Мать не поняла, не заметила… А может, и заметила. Только очень ратовала за своего приемного сыночка, который был ей роднее Озмы. Нет, мальчик, конечно, миленький, она попробовала целоваться с ним при луне… Но скоро поняла: это лишь ожидание любви. А тем временем Расщепей уже женился на ее матери…
Она опоздала. Навсегда опоздала.
А что думал он? Откуда могла она знать? Он наверняка видел в ней всего лишь маленькую девочку. Потому так легко и взял ее в помощницы. Если бы хоть о чем-то догадывался – никогда бы так не поступил, это было ясно.
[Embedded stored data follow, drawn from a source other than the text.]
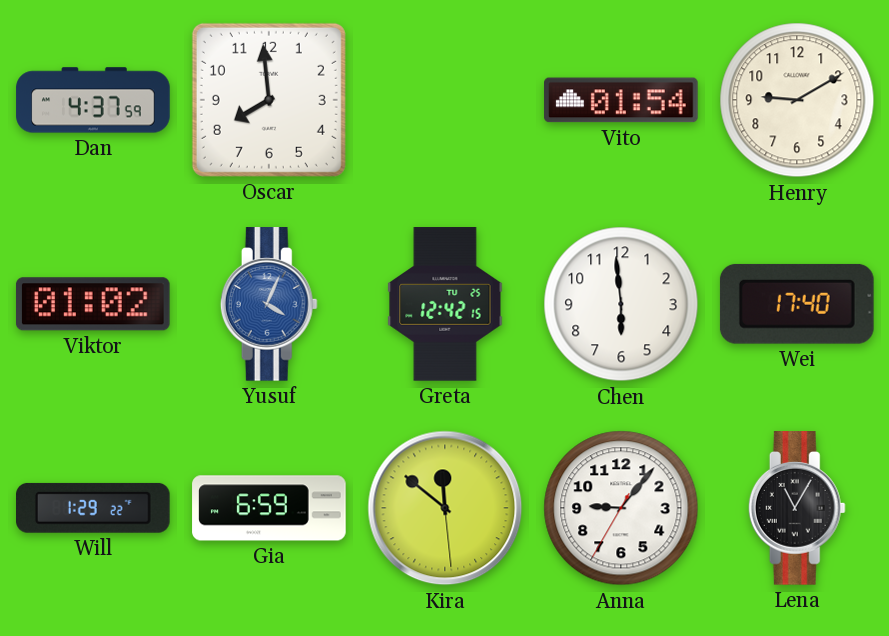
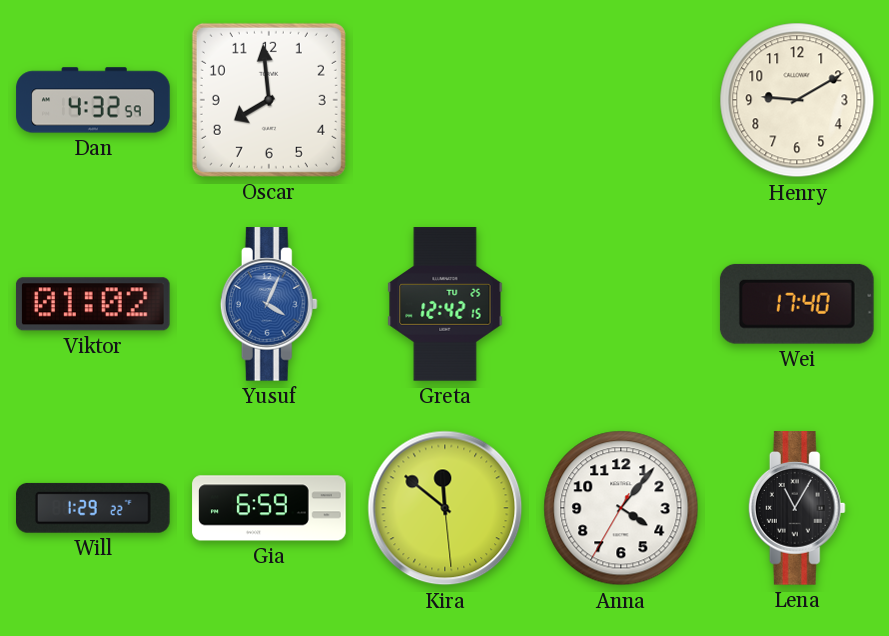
Dan: 4:37 -> 4:32
Vito: 01:54 -> none
Chen: 5:59 -> none
Anna: 9:06 -> 4:06
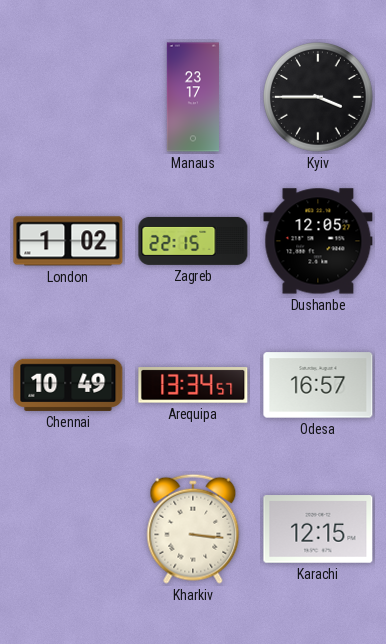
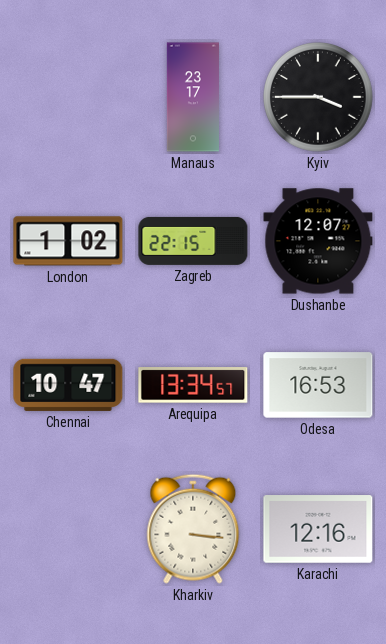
Dushanbe: 12:05 -> 12:07
Chennai: 10:49 -> 10:47
Odesa: 16:57 -> 16:53
Karachi: 12:15 -> 12:16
А ведь чем дольше она находилась с ним рядом – тем больше сходила с ума. Иначе и не скажешь. Продолжать любить его сейчас – что это, как не безумие?
Ладно, мало ли у него малолетних поклонниц! Только они все на расстоянии. А у нее на расстоянии вроде как жених, который по ней скучает! Только вот она-то по нему… Да что уж себя обманывать! И, наверно, лучше сейчас честно сказать ему об этом, чем всю жизнь жить с нелюбимым и обоим мучиться… Только страшно. И посоветоваться не с кем. Если только…
Снова он, Расщепей. Отчим, опекун, начальник и наставник. Если бы он не был таким понимающим, разве сходила бы она с ума?
И так вот и пришла к нему в комнату.
– Сан-Дмич, я его разлюбила.
– Что, вот так сразу и резко? Что случилось?
– Не резко и не сразу…
Он взглянул на нее обеспокоенно. И она добавила:
– Мне кажется, придумала я эту любовь. Чтоб была.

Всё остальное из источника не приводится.